▸ **EXERCISE REQUIREMENTS**
Among the records below, find the line with "sagesse. Il peut" and the line with "Захищаємо ваші інтереси швидко та якісно!". Set down both and every line between, exactly and with no pictures, but nothing else.

▸ **STORED DATA**

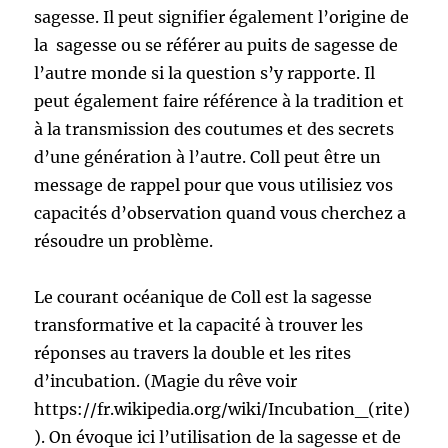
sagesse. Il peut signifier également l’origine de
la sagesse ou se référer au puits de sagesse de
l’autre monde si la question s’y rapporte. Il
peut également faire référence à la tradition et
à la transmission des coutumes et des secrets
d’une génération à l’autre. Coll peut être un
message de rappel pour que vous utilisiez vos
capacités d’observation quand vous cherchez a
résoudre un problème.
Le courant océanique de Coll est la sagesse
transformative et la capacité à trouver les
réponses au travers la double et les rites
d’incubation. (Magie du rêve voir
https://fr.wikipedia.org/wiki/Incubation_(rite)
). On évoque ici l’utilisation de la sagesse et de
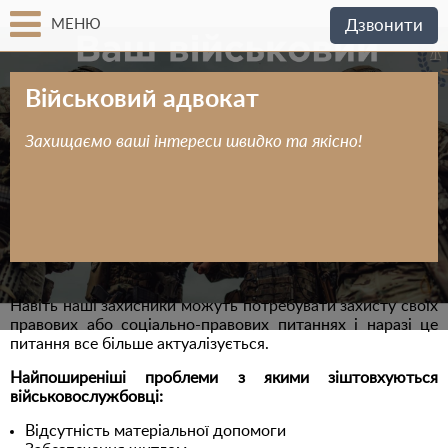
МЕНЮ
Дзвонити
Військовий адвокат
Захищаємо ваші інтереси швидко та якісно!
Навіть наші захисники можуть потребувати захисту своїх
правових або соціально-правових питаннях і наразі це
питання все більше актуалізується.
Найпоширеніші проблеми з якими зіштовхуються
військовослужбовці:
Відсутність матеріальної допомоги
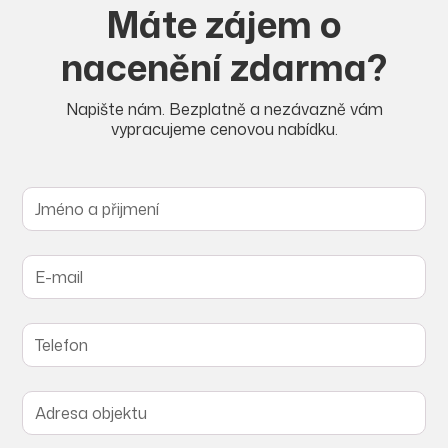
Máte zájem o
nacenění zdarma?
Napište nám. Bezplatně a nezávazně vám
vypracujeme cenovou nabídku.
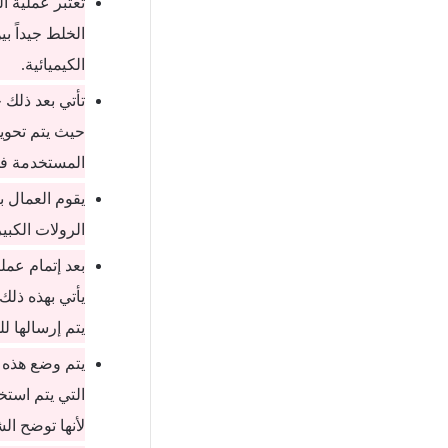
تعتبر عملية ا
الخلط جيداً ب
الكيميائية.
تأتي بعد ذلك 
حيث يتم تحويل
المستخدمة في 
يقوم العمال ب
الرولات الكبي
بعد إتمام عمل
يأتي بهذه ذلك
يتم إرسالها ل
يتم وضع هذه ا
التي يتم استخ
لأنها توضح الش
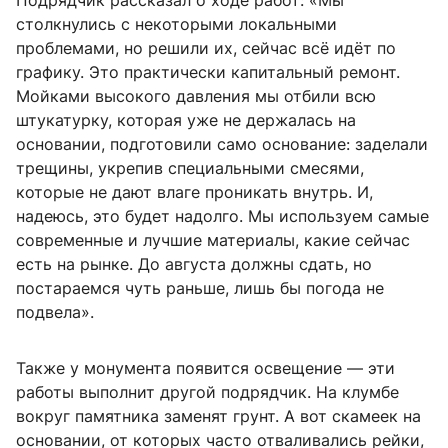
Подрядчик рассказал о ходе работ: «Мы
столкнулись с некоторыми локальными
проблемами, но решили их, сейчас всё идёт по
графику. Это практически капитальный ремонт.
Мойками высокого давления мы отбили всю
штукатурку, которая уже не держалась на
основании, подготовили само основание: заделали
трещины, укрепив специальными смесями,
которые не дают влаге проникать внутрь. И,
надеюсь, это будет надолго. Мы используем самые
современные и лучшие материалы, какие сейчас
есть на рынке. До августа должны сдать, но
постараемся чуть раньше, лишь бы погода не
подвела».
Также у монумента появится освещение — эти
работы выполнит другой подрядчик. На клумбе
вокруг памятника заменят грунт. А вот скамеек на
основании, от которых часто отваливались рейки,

* * *

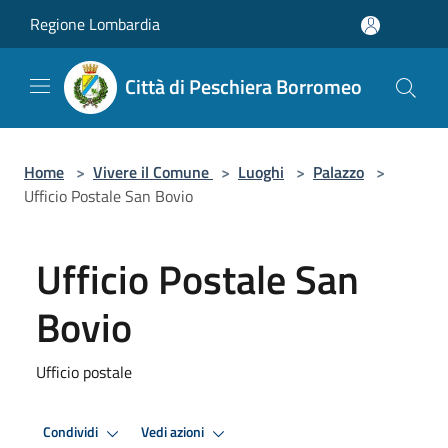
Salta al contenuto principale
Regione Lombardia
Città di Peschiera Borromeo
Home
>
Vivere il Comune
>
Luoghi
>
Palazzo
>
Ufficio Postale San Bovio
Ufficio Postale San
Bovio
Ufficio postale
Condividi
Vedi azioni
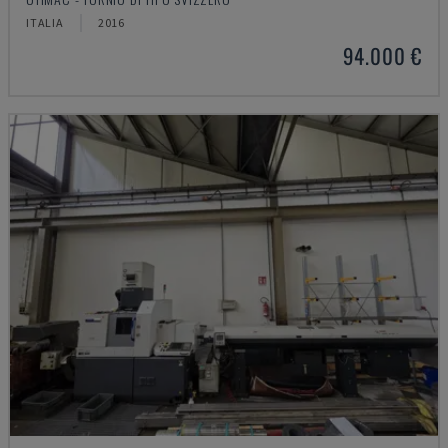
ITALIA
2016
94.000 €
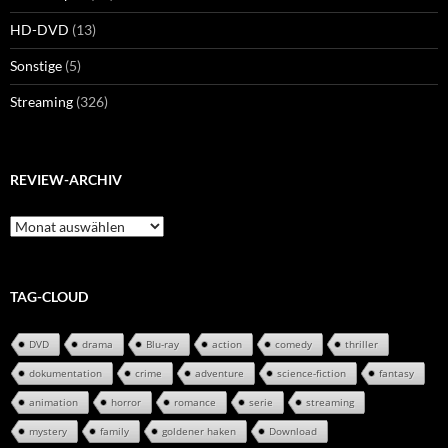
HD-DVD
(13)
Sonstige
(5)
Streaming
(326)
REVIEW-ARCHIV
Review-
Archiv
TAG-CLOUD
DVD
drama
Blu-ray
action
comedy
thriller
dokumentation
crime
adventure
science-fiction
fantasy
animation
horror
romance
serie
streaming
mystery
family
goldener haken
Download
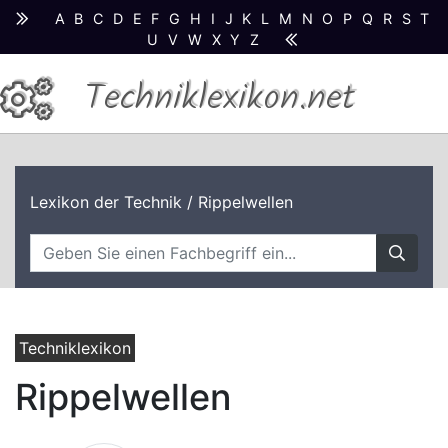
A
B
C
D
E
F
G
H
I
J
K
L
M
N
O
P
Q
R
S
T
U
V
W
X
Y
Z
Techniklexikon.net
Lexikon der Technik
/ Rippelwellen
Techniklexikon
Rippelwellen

▸ **WRITTEN ANSWER**
sagesse. Il peut signifier également l’origine de
la sagesse ou se référer au puits de sagesse de
l’autre monde si la question s’y rapporte. Il
peut également faire référence à la tradition et
à la transmission des coutumes et des secrets
d’une génération à l’autre. Coll peut être un
message de rappel pour que vous utilisiez vos
capacités d’observation quand vous cherchez a
résoudre un problème.
Le courant océanique de Coll est la sagesse
transformative et la capacité à trouver les
réponses au travers la double et les rites
d’incubation. (Magie du rêve voir
https://fr.wikipedia.org/wiki/Incubation_(rite)
). On évoque ici l’utilisation de la sagesse et de
МЕНЮ
Дзвонити
Військовий адвокат
Захищаємо ваші інтереси швидко та якісно!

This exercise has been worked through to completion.